In synagogue speech, Rutgers scholar tells of growing weariness

Yael Zerubavel

Yael Zerubavel, director of Rutgers’ Allen and Joan Bildner Center for the Study of Jewish Life, spoke March 25 at the Highland Park Temple Congregation Anshe Emeth about the effect of war on Israeli culture. Photo by Debra Rubin

An Israeli-born scholar sees an evolution in Israelis’ reactions to living under constant threat, influenced by shifting attitudes toward war and new perceptions about the Holocaust.

A national ethos of self-sacrifice, said Yael Zerubavel, gave way at first to a sense of weariness and lately to a mood of fatalism.

As peace seems more distant, Israelis “want to enjoy materialism,” said Zerubavel, speaking March 25 at the Highland Park Conservative Temple Congregation Anshe Emeth. “They want to enjoy life. They want to live in the present because they don’t know what will happen in the future…. They know life goes on.”

Zerubavel, director of Rutgers University’s Allen and Joan Bildner Center for the Study of Jewish Life, gave the Ellen M. Egger Memorial Lecture at the synagogue.

Israel has changed since the War of Independence in 1948, whose mood, she said, was captured in a poem by Yaakov Cohen: “In blood and fire Judea will fall. In blood and fire will it rise.” It was also the motto of the Hashomer, the organization founded to guard Jewish settlements in the early part of the last century.

“During the War of Independence, there was the glory of rebirth,” said Zerubavel, author of Recovered Roots: Collective Memory and the Making of the Israeli National Tradition.

Israelis accepted the notion of self-sacrifice as 6,000 gave their lives for the establishment of the Jewish state, but few thought that acceptance would become part of the Hebrew culture or the Israeli experience, said Zerubavel.

The generation brought up in the 1950s had a strong sense of nationalism and were willing to fight for Israel’s survival “in a sea of Arabs,” she explained.

As the ’50s moved into the ’60s, the focus began to shift to the next generation.

Using biblical imagery of the binding of Isaac and Abraham’s willingness to sacrifice his son for God, Zerubavel said Israelis were willing to sacrifice their children for the Jewish nation.

“But there was no ram that appeared to save their sons,” she said. “Parents were focused on so much that war widows were marginalized. War widows did not even feel they had the right to feel pain.”

After the 1967 Six-Day War, “the political reality changed” as the country moved into a period of “glorification of the heroism and euphoria” that a strong Israel would now have a secure future.

In light of that, the 1973 Yom Kippur War “came as a tremendous blow,” according to Zerubavel, bringing a sobering realization that peace and security were still elusive. Over the next several years, the Israeli perception matured and grew more complex.

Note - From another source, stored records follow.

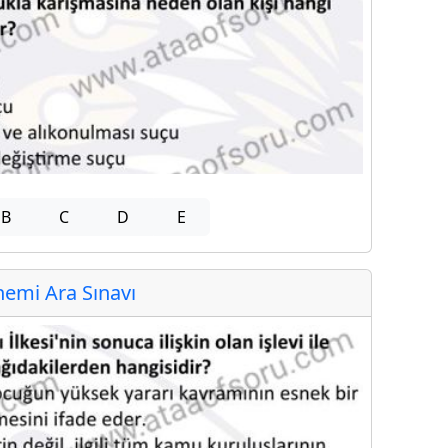
B
C
D
E
emi Ara Sınavı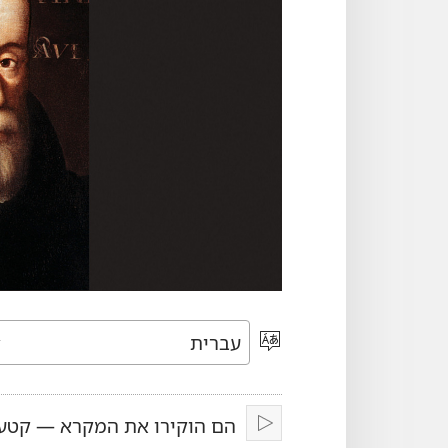
בחר
שפה
הם הוקירו את המקרא — קטע מה
נגן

“They looked differently at the state of war,” said Zerubavel. “It no longer seemed transitory. There was a growing weariness over time.”

This new view contributed to the rise of various political movements, from Peace Now on the Left to the Gush Emunim settlers’ movement on the Right. This political division deepened over time as Israelis struggled over how to deal with the Palestinian situation, Israel’s role as an occupying force, and terrorism.

The original Zionist experience and attitude faded as new generations were born and new immigrants came to Israel. Increasingly, said Zerubavel, Israelis who had willfully ignored the Diaspora experience, especially the Holocaust, now began to incorporate it more and more into their national story.

“In the 1970s, ’80s, and into the ’90s, there was a growing embracement of the Jewish experience in exile,” said Zerubavel. “Jews in the Middle East thought of the Holocaust as an Ashkenazi experience, but not their own experience. But they began to look at the Holocaust not so much as an outside Jewish experience, but as their own experience, part of Jewish culture. There was a total embracement of the connection.”

After the 1993 Oslo Accords with the Palestinians, Israelis again began to hope for peace, only to see those hopes dashed during the violence of the Intifadas. The continuing terrorism took a mental and physical toll.

Some young Israelis have coped by taking extended trips abroad. While Zerubavel noted that Rutgers always had a percentage of Israeli graduate students, she said the influx of Israeli undergraduates in recent years is a reflection of this weariness.